Only one of these two men will have any impact on a world championship run, and its the demure Dominican. But if a sports team's success related to the amount of headlines it received on ESPN.com, well, the last two weeks would have you believing that the Sixers are the city's gold standard.
And that's not to say I do not appreciate and understand the Iverson media blowout. Allen Iverson was a terrific player, and his introduction during tonight's 76ers re-debut was truly a special moment. It brought back memories of the 2000-01 76ers, a blue-collar team led by Iverson and beloved by the city.
It also made me kind of sad, as all of us basketball bandwagon hoppers finally had to think about how far the sport has fallen in Philadelphia. The Wachovia Center sold out tonight, and if the Sixers start playing competitive basketball, that plus the Iverson influence will get attendance back to acceptable levels. But ever since 2001, the team has either underachieved or flat-out sucked, and the fans have responded accordingly. When that kind of negativity pervades a franchise, it takes a lot to turn things around. Just ask Placido Polanco.
When Polanco left the Phillies in 2005, they too were underachieving. An 88-win season was enough for a close second place in the NL East, but a collapse in the final few weeks of the season left a bad taste in everyone's mouth. The team was talented (Bobby Abreu, Pat Burrell, the emergence of Chase Utley and Ryan Howard) but untested, prone to slumps and seemingly unable to come through in the clutch.
Fast forward to what will soon be 2010, and Baseball America has named the Phillies the Organization of the Year. Even September's World Series loss to the New York Yankees seemed acceptable...well, as acceptable as a loss can be in Philadelphia. Utley and Howard are perennial MVP candidates; Cliff Lee should be a serious Cy Young candidate next year.
You can talk about how it was the right players in the right place at the right time, or you can stress that the Phillies were smart to get a capable leader in Pat Gillick and the perfect players' manager in Charlie Manuel. Either way, the Phillies are the toast of the city, and the Sixers currently reside in the gutter.

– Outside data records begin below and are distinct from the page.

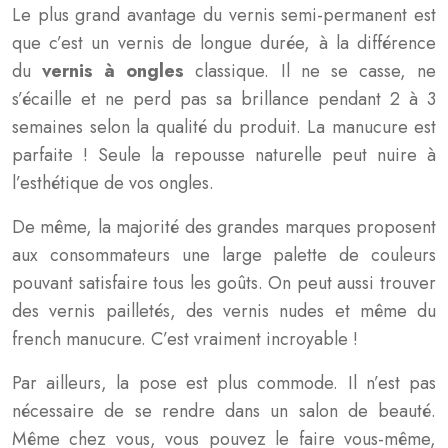
Le plus grand avantage du vernis semi-permanent est
que c’est un vernis de longue durée, à la différence
du
vernis à ongles
classique. Il ne se casse, ne
s’écaille et ne perd pas sa brillance pendant 2 à 3
semaines selon la qualité du produit. La manucure est
parfaite ! Seule la repousse naturelle peut nuire à
l’esthétique de vos ongles.
De même, la majorité des grandes marques proposent
aux consommateurs une large palette de couleurs
pouvant satisfaire tous les goûts. On peut aussi trouver
des vernis pailletés, des vernis nudes et même du
french manucure. C’est vraiment incroyable !
Par ailleurs, la pose est plus commode. Il n’est pas
nécessaire de se rendre dans un salon de beauté.
Même chez vous, vous pouvez le faire vous-même,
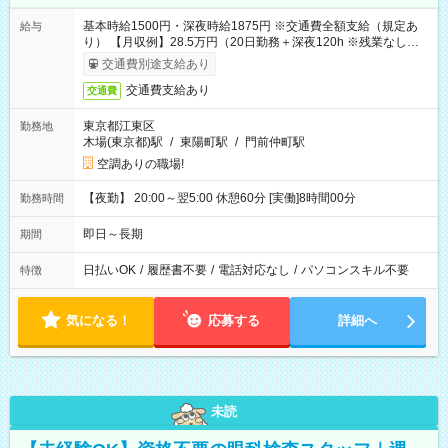
基本時給1500円・深夜時給1875円 ※交通費全額支給（規定あ
給与
り） 【月収例】28.5万円（20日勤務＋深夜120h ※残業なしの場
合）
交通費別途支給あり
交通費支給あり
交通費
東京都江東区
勤務地
木場(東京都)駅
/
東陽町駅
/
門前仲町駅
空調ありの職場!
【夜勤】 20:00～翌5:00 休憩60分 [実働]8時間00分
勤務時間
即日～長期
期間
日払いOK
/
履歴書不要
/
電話対応なし
/
パソコンスキル不要
特徴
気になる！
応募する
詳細へ
未読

Getting Allen Iverson will grant them a brief reprieve, albeit a joyous one with a special player we should feel blessed to watch again. But more than anything, it allows us to compare to the team that ruled in 2000 and the team on the throne in 2010. Both Iverson and Polanco seem happy to be back, and we are happy to have them both. But ironically, this time around Polanco's brilliant contact hitting will inspire more debate, discussion and (hopefully) excitement than Iverson's flash and flair.